Jaguar Developer Technical Notes
--------------------------------
Item: JDEV0002
Date: March 22, 1995
Re:   Jaguar Hardware Bugs & Warnings - March 22, 1995



The following sections describe known bugs in the operation of the Jaguar
hardware.  Side-effects of these bugs should not be relied on, as they may be
fixed in future versions of the hardware.


GPU/DSP Bugs & Warnings
-----------------------

1) The scoreboard mechanism does not work on the data of any indexed store
instruction.  This means that any indexed store instruction that stores data
from a long latency operation (such as a divide or external load) should
place an 'or' instruction prior to the store.  For example:

	div	r0,r3
	store	r3,(r14+6)

should be written as:

	div	r0,r3
	or	r3,r3
	store	r3,(r14+6)


2) In any instruction where the destination register is written to without
being read, the destination register will not be protected by the
scoreboarding mechanism of the GPU/DSP.  This includes MTOI, NORMI, RESMAC,
all MOVE variations, and all LOAD variations.
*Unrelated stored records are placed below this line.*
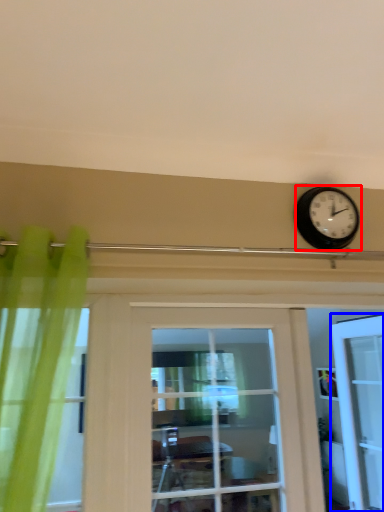 Question: Which object is further to the camera taking this photo, wall clock (highlighted by a red box) or door (highlighted by a blue box)?

Choices:
 (A) wall clock
 (B) door

Answer: (B) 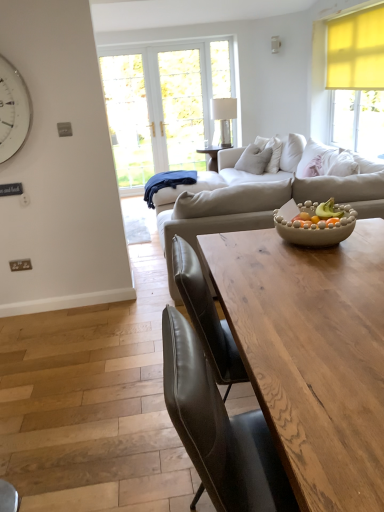 Question: Is light beige fabric pillow at center closer to camera compared to beige textured bowl at center?

Choices:
 (A) no
 (B) yes

Answer: (A)

Question: Does light beige fabric pillow at center turn towards beige textured bowl at center?

Choices:
 (A) yes
 (B) no

Answer: (B)

Question: Is light beige fabric pillow at center looking in the opposite direction of beige textured bowl at center?

Choices:
 (A) yes
 (B) no

Answer: (B)

Question: Considering the relative positions of light beige fabric pillow at center and beige textured bowl at center in the image provided, is light beige fabric pillow at center to the left of beige textured bowl at center from the viewer's perspective?

Choices:
 (A) no
 (B) yes

Answer: (A)

Question: Are light beige fabric pillow at center and beige textured bowl at center making contact?

Choices:
 (A) yes
 (B) no

Answer: (B)

Question: Considering the positions of point (256, 138) and point (296, 302), is point (256, 138) closer or farther from the camera than point (296, 302)?

Choices:
 (A) farther
 (B) closer

Answer: (A)

Question: Considering their positions, is light beige fabric pillow at center located in front of or behind wooden table at center?

Choices:
 (A) behind
 (B) front

Answer: (A)

Question: Looking at their shapes, would you say light beige fabric pillow at center is wider or thinner than wooden table at center?

Choices:
 (A) thin
 (B) wide

Answer: (A)

Question: Based on their sizes in the image, would you say light beige fabric pillow at center is bigger or smaller than wooden table at center?

Choices:
 (A) big
 (B) small

Answer: (B)

Question: Based on their sizes in the image, would you say beige fabric couch at center is bigger or smaller than light beige fabric pillow at center?

Choices:
 (A) big
 (B) small

Answer: (A)

Question: Is beige fabric couch at center in front of or behind light beige fabric pillow at center in the image?

Choices:
 (A) front
 (B) behind

Answer: (A)

Question: Is beige fabric couch at center to the left or to the right of light beige fabric pillow at center in the image?

Choices:
 (A) right
 (B) left

Answer: (B)

Question: From the image's perspective, is beige fabric couch at center positioned above or below light beige fabric pillow at center?

Choices:
 (A) above
 (B) below

Answer: (B)

Question: From a real-world perspective, relative to clear glass lamp at center, is beige textured bowl at center vertically above or below?

Choices:
 (A) above
 (B) below

Answer: (B)

Question: In terms of height, does beige textured bowl at center look taller or shorter compared to clear glass lamp at center?

Choices:
 (A) tall
 (B) short

Answer: (B) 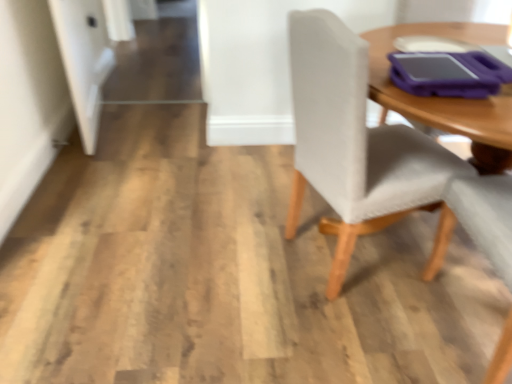 The height and width of the screenshot is (384, 512). In order to click on free region under light gray fabric chair at right (from a real-world perspective) in this screenshot , I will do `click(367, 255)`. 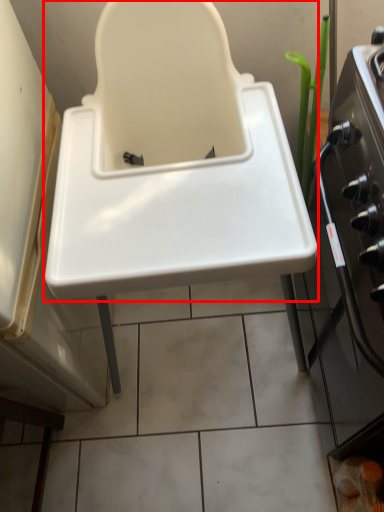 Question: From the image's perspective, considering the relative positions of sink (annotated by the red box) and oven in the image provided, where is sink (annotated by the red box) located with respect to the staircase?

Choices:
 (A) below
 (B) above

Answer: (B) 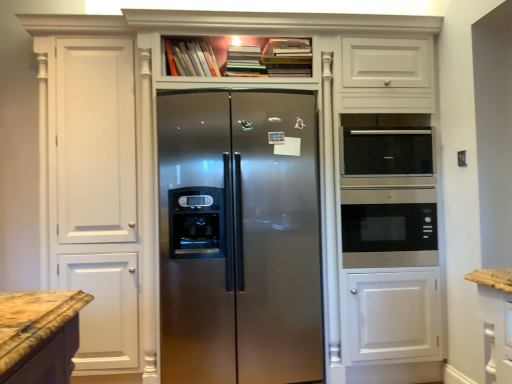 The height and width of the screenshot is (384, 512). I want to click on black glass microwave at upper right, so click(386, 151).

Locate an element on the screen. The height and width of the screenshot is (384, 512). black glass microwave at right is located at coordinates (389, 227).

Image resolution: width=512 pixels, height=384 pixels. What do you see at coordinates (245, 61) in the screenshot? I see `hardcover books at upper center, which is the 2th book from right to left` at bounding box center [245, 61].

Identify the location of hardcover books at upper center, the 3th book positioned from the left. This screenshot has width=512, height=384. (288, 57).

Is black glass microwave at right taller or shorter than hardcover books at upper center, the 3th book positioned from the left?

black glass microwave at right is taller than hardcover books at upper center, the 3th book positioned from the left.

Is black glass microwave at right completely or partially outside of hardcover books at upper center, which ranks as the first book in right-to-left order?

Yes, black glass microwave at right is outside of hardcover books at upper center, which ranks as the first book in right-to-left order.

Does black glass microwave at right appear on the left side of hardcover books at upper center, which ranks as the first book in right-to-left order?

No, black glass microwave at right is not to the left of hardcover books at upper center, which ranks as the first book in right-to-left order.

Is black glass microwave at right turned away from hardcover books at upper center, the 3th book positioned from the left?

No.

You are a GUI agent. You are given a task and a screenshot of the screen. Output one action in this format:
    pyautogui.click(x=<x>, y=<y>)
    Task: Click on the refrigerator in front of the hardcover books at upper center, which ranks as the first book in right-to-left order
    The height and width of the screenshot is (384, 512).
    Given the screenshot: What is the action you would take?
    pyautogui.click(x=239, y=237)

Is hardcover books at upper center, the 3th book positioned from the left, in front of or behind stainless steel refrigerator at center in the image?

hardcover books at upper center, the 3th book positioned from the left, is positioned farther from the viewer than stainless steel refrigerator at center.

Is stainless steel refrigerator at center inside hardcover books at upper center, which ranks as the first book in right-to-left order?

That's incorrect, stainless steel refrigerator at center is not inside hardcover books at upper center, which ranks as the first book in right-to-left order.

Is there a large distance between hardcover books at upper center, which ranks as the first book in right-to-left order, and stainless steel refrigerator at center?

Actually, hardcover books at upper center, which ranks as the first book in right-to-left order, and stainless steel refrigerator at center are a little close together.

Looking at their sizes, would you say hardcover book at upper center, which is counted as the 3th book, starting from the right, is wider or thinner than hardcover books at upper center, which is the 2th book from right to left?

hardcover book at upper center, which is counted as the 3th book, starting from the right, is thinner than hardcover books at upper center, which is the 2th book from right to left.

Is hardcover book at upper center, which is counted as the 3th book, starting from the right, positioned with its back to hardcover books at upper center, the 2th book from the left?

No, hardcover books at upper center, the 2th book from the left, is not at the back of hardcover book at upper center, which is counted as the 3th book, starting from the right.

I want to click on the 2nd book behind the hardcover books at upper center, which is the 2th book from right to left, so click(190, 58).

Is hardcover book at upper center, which is counted as the 3th book, starting from the right, spatially inside hardcover books at upper center, which is the 2th book from right to left, or outside of it?

The correct answer is: outside.

Does black glass microwave at upper right have a smaller size compared to black glass microwave at right?

Indeed, black glass microwave at upper right has a smaller size compared to black glass microwave at right.

From the image's perspective, does black glass microwave at upper right appear lower than black glass microwave at right?

Actually, black glass microwave at upper right appears above black glass microwave at right in the image.

Are black glass microwave at upper right and black glass microwave at right far apart?

Actually, black glass microwave at upper right and black glass microwave at right are a little close together.

Considering the sizes of objects hardcover books at upper center, which ranks as the first book in right-to-left order, and hardcover books at upper center, which is the 2th book from right to left, in the image provided, who is thinner, hardcover books at upper center, which ranks as the first book in right-to-left order, or hardcover books at upper center, which is the 2th book from right to left,?

With smaller width is hardcover books at upper center, which is the 2th book from right to left.

Looking at this image, from a real-world perspective, which object rests below the other?

hardcover books at upper center, which is the 2th book from right to left.

From the image's perspective, is hardcover books at upper center, which ranks as the first book in right-to-left order, located above or below hardcover books at upper center, which is the 2th book from right to left?

hardcover books at upper center, which ranks as the first book in right-to-left order, is situated higher than hardcover books at upper center, which is the 2th book from right to left, in the image.

Is hardcover books at upper center, the 3th book positioned from the left, shorter than hardcover books at upper center, the 2th book from the left?

Incorrect, the height of hardcover books at upper center, the 3th book positioned from the left, does not fall short of that of hardcover books at upper center, the 2th book from the left.

Is hardcover books at upper center, the 3th book positioned from the left, to the left or to the right of hardcover book at upper center, which is counted as the 3th book, starting from the right, in the image?

In the image, hardcover books at upper center, the 3th book positioned from the left, appears on the right side of hardcover book at upper center, which is counted as the 3th book, starting from the right.

I want to click on book that is the 2nd one when counting rightward from the hardcover book at upper center, which is counted as the 3th book, starting from the right, so click(288, 57).

Is hardcover books at upper center, the 3th book positioned from the left, far away from hardcover book at upper center, acting as the first book starting from the left?

No, hardcover books at upper center, the 3th book positioned from the left, is not far from hardcover book at upper center, acting as the first book starting from the left.

Can you confirm if hardcover books at upper center, which ranks as the first book in right-to-left order, is smaller than hardcover book at upper center, which is counted as the 3th book, starting from the right?

Actually, hardcover books at upper center, which ranks as the first book in right-to-left order, might be larger than hardcover book at upper center, which is counted as the 3th book, starting from the right.

Looking at this image, is black glass microwave at upper right oriented away from hardcover books at upper center, which ranks as the first book in right-to-left order?

No.

Does black glass microwave at upper right appear on the left side of hardcover books at upper center, the 3th book positioned from the left?

No, black glass microwave at upper right is not to the left of hardcover books at upper center, the 3th book positioned from the left.

Considering the relative sizes of black glass microwave at upper right and hardcover books at upper center, which ranks as the first book in right-to-left order, in the image provided, is black glass microwave at upper right wider than hardcover books at upper center, which ranks as the first book in right-to-left order,?

In fact, black glass microwave at upper right might be narrower than hardcover books at upper center, which ranks as the first book in right-to-left order.

Where is `the 1st book counting from the left of the black glass microwave at right`? Image resolution: width=512 pixels, height=384 pixels. the 1st book counting from the left of the black glass microwave at right is located at coordinates (288, 57).

At what (x,y) coordinates should I click in order to perform the action: click on refrigerator below the hardcover books at upper center, which ranks as the first book in right-to-left order (from a real-world perspective). Please return your answer as a coordinate pair (x, y). The image size is (512, 384). Looking at the image, I should click on (239, 237).

Which object lies nearer to the anchor point hardcover books at upper center, the 3th book positioned from the left, black glass microwave at upper right or hardcover book at upper center, which is counted as the 3th book, starting from the right?

hardcover book at upper center, which is counted as the 3th book, starting from the right, lies closer to hardcover books at upper center, the 3th book positioned from the left, than the other object.

Based on their spatial positions, is hardcover books at upper center, which is the 2th book from right to left, or hardcover book at upper center, acting as the first book starting from the left, further from black glass microwave at right?

hardcover book at upper center, acting as the first book starting from the left, is further to black glass microwave at right.

From the image, which object appears to be farther from hardcover books at upper center, the 3th book positioned from the left, hardcover books at upper center, which is the 2th book from right to left, or black glass microwave at upper right?

black glass microwave at upper right.

Looking at the image, which one is located further to hardcover books at upper center, the 3th book positioned from the left, stainless steel refrigerator at center or hardcover books at upper center, the 2th book from the left?

stainless steel refrigerator at center is further to hardcover books at upper center, the 3th book positioned from the left.

From the image, which object appears to be nearer to black glass microwave at right, hardcover book at upper center, acting as the first book starting from the left, or hardcover books at upper center, which is the 2th book from right to left?

hardcover books at upper center, which is the 2th book from right to left.

From the image, which object appears to be farther from black glass microwave at right, hardcover books at upper center, which ranks as the first book in right-to-left order, or hardcover books at upper center, which is the 2th book from right to left?

The object further to black glass microwave at right is hardcover books at upper center, which is the 2th book from right to left.

From the image, which object appears to be nearer to hardcover books at upper center, the 3th book positioned from the left, hardcover book at upper center, acting as the first book starting from the left, or hardcover books at upper center, which is the 2th book from right to left?

hardcover books at upper center, which is the 2th book from right to left.

From the image, which object appears to be nearer to stainless steel refrigerator at center, hardcover books at upper center, the 2th book from the left, or hardcover book at upper center, acting as the first book starting from the left?

Based on the image, hardcover book at upper center, acting as the first book starting from the left, appears to be nearer to stainless steel refrigerator at center.

The height and width of the screenshot is (384, 512). I want to click on appliance between hardcover books at upper center, the 2th book from the left, and black glass microwave at right, in the vertical direction, so click(386, 151).

This screenshot has width=512, height=384. I want to click on microwave oven that lies between hardcover books at upper center, which is the 2th book from right to left, and stainless steel refrigerator at center from top to bottom, so click(x=389, y=227).

In order to click on appliance between hardcover books at upper center, the 2th book from the left, and stainless steel refrigerator at center, in the vertical direction in this screenshot , I will do coord(386,151).

Find the location of a particular element. This screenshot has width=512, height=384. microwave oven that lies between hardcover books at upper center, the 3th book positioned from the left, and stainless steel refrigerator at center from top to bottom is located at coordinates (389, 227). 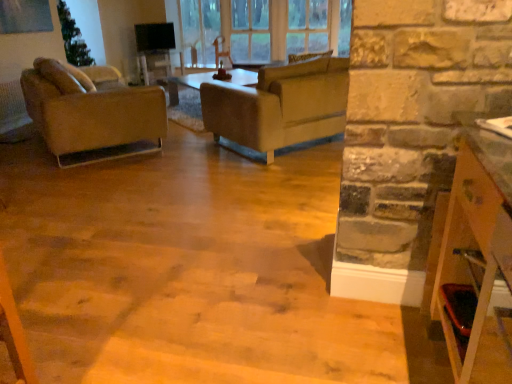 Image resolution: width=512 pixels, height=384 pixels. Identify the location of matte brown leather chair at left. (91, 114).

What do you see at coordinates (261, 29) in the screenshot? I see `clear glass window at upper center` at bounding box center [261, 29].

This screenshot has height=384, width=512. I want to click on clear glass window at upper center, so click(x=261, y=29).

At what (x,y) coordinates should I click in order to perform the action: click on matte brown leather chair at left. Please return your answer as a coordinate pair (x, y). This screenshot has height=384, width=512. Looking at the image, I should click on (91, 114).

Is wooden shelf at right positioned far away from leather couch at center?

That's right, there is a large distance between wooden shelf at right and leather couch at center.

Is point (464, 114) closer to camera compared to point (295, 92)?

Yes.

From the picture: From a real-world perspective, is wooden shelf at right above or below leather couch at center?

From a real-world perspective, wooden shelf at right is physically above leather couch at center.

Is wooden shelf at right smaller than leather couch at center?

Yes, wooden shelf at right is smaller than leather couch at center.

From the picture: Can you confirm if clear glass window at upper center is positioned to the left of matte brown leather chair at left?

Incorrect, clear glass window at upper center is not on the left side of matte brown leather chair at left.

I want to click on chair beneath the clear glass window at upper center (from a real-world perspective), so click(x=91, y=114).

Is clear glass window at upper center in contact with matte brown leather chair at left?

clear glass window at upper center is not next to matte brown leather chair at left, and they're not touching.

Which is behind, point (292, 35) or point (72, 166)?

The point (292, 35) is farther.

Considering the relative sizes of wooden shelf at right and clear glass window at upper center in the image provided, is wooden shelf at right smaller than clear glass window at upper center?

Indeed, wooden shelf at right has a smaller size compared to clear glass window at upper center.

From the image's perspective, is wooden shelf at right located above or below clear glass window at upper center?

Clearly, from the image's perspective, wooden shelf at right is below clear glass window at upper center.

Is wooden shelf at right closer to the viewer compared to clear glass window at upper center?

Yes.

Is clear glass window at upper center a part of wooden shelf at right?

No.

From the image's perspective, which is below, clear glass window at upper center or wooden shelf at right?

From the image's view, wooden shelf at right is below.

Could you tell me if clear glass window at upper center is facing wooden shelf at right?

Yes, clear glass window at upper center faces towards wooden shelf at right.

Is the surface of clear glass window at upper center in direct contact with wooden shelf at right?

No, clear glass window at upper center is not touching wooden shelf at right.

From a real-world perspective, does clear glass window at upper center sit lower than wooden shelf at right?

No.

Considering the sizes of matte brown leather chair at left and leather couch at center in the image, is matte brown leather chair at left wider or thinner than leather couch at center?

In the image, matte brown leather chair at left appears to be more narrow than leather couch at center.

Is matte brown leather chair at left turned away from leather couch at center?

No, matte brown leather chair at left's orientation is not away from leather couch at center.

In the scene shown: Would you consider matte brown leather chair at left to be distant from leather couch at center?

Yes, matte brown leather chair at left and leather couch at center are quite far apart.

From the image's perspective, which is above, matte brown leather chair at left or leather couch at center?

leather couch at center is shown above in the image.

From the picture: Is leather couch at center inside the boundaries of clear glass window at upper center, or outside?

leather couch at center cannot be found inside clear glass window at upper center.

Is leather couch at center next to clear glass window at upper center and touching it?

They are not placed beside each other.

Does leather couch at center come in front of clear glass window at upper center?

Yes, leather couch at center is in front of clear glass window at upper center.

Can you tell me how much leather couch at center and clear glass window at upper center differ in facing direction?

leather couch at center and clear glass window at upper center are facing 129 degrees away from each other.

How different are the orientations of matte brown leather chair at left and clear glass window at upper center in degrees?

matte brown leather chair at left and clear glass window at upper center are facing 138 degrees away from each other.

Can you confirm if matte brown leather chair at left is wider than clear glass window at upper center?

Yes, matte brown leather chair at left is wider than clear glass window at upper center.

Does matte brown leather chair at left touch clear glass window at upper center?

No.

Looking at this image, which is more to the right, matte brown leather chair at left or clear glass window at upper center?

From the viewer's perspective, clear glass window at upper center appears more on the right side.

Find the location of a particular element. This screenshot has height=384, width=512. cabinetry that appears below the leather couch at center (from the image's perspective) is located at coordinates (475, 258).

Identify the location of window behind the matte brown leather chair at left. (261, 29).

In the scene shown: When comparing their distances from wooden shelf at right, does clear glass window at upper center or leather couch at center seem closer?

leather couch at center is closer to wooden shelf at right.

When comparing their distances from clear glass window at upper center, does leather couch at center or wooden shelf at right seem closer?

leather couch at center is closer to clear glass window at upper center.

Considering their positions, is clear glass window at upper center positioned closer to leather couch at center than wooden shelf at right?

clear glass window at upper center.

Looking at the image, which one is located further to clear glass window at upper center, wooden shelf at right or matte brown leather chair at left?

wooden shelf at right.

Which object lies nearer to the anchor point leather couch at center, wooden shelf at right or clear glass window at upper center?

clear glass window at upper center.

Estimate the real-world distances between objects in this image. Which object is closer to leather couch at center, wooden shelf at right or matte brown leather chair at left?

matte brown leather chair at left lies closer to leather couch at center than the other object.

Which object lies nearer to the anchor point matte brown leather chair at left, leather couch at center or clear glass window at upper center?

leather couch at center lies closer to matte brown leather chair at left than the other object.

Looking at the image, which one is located further to matte brown leather chair at left, wooden shelf at right or clear glass window at upper center?

wooden shelf at right is positioned further to the anchor matte brown leather chair at left.

At what (x,y) coordinates should I click in order to perform the action: click on studio couch located between wooden shelf at right and matte brown leather chair at left in the depth direction. Please return your answer as a coordinate pair (x, y). Looking at the image, I should click on (280, 106).

Identify the location of studio couch between wooden shelf at right and clear glass window at upper center in the front-back direction. (280, 106).

Locate an element on the screen. chair between leather couch at center and clear glass window at upper center in the front-back direction is located at coordinates (91, 114).

Locate an element on the screen. This screenshot has height=384, width=512. chair located between wooden shelf at right and clear glass window at upper center in the depth direction is located at coordinates (91, 114).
If one of these 'destination write-only' instructions writes to the same
destination register as a prior instruction and there have been no
intervening reads from that register, it is possible for the second
instruction to complete before (or simultaneously with) the first, causing
the register to become corrupt.  This bug only becomes a problem when doing
'dummy' instructions as shown in the following example:

	div	r2,r4	; Divide starts
			;(takes 18 ticks)
	moveq	#4,r4	; Move completes
			; before divide

Although this code doesn't make much sense, it might appear at the end of a
loop as shown below:

loop:
 	...
 	jr	EQ,loop
 	div	r2,r4

;;;;;;;;;;;;;;;;;;;;;;;;;;;;;;;;;;;;;;;;
; Any number of instructions could
; appear here. Unless one of them reads
; R4, the result of the MOVEQ will be
; unreliable.
;;;;;;;;;;;;;;;;;;;;;;;;;;;;;;;;;;;;;;;;;

 	moveq	#4,r4

In this case, when the loop condition fails, the DIV/MOVEQ instruction
sequence will occur and register R4 will be corrupted.  This can be prevented
by causing the destination register to be read prior to the move as is shown
in the following example:

loop:
	...
	jr	EQ,loop
	div	r2,r4

	or	r4,r4
	moveq	#4,r4

Please note that these examples illustrate one particular sequence
(DIV/MOVEQ).  Any instruction which writes to a register followed later in
the instruction stream by a 'destination write-only' instruction with no
intervening reads of that register is unreliable.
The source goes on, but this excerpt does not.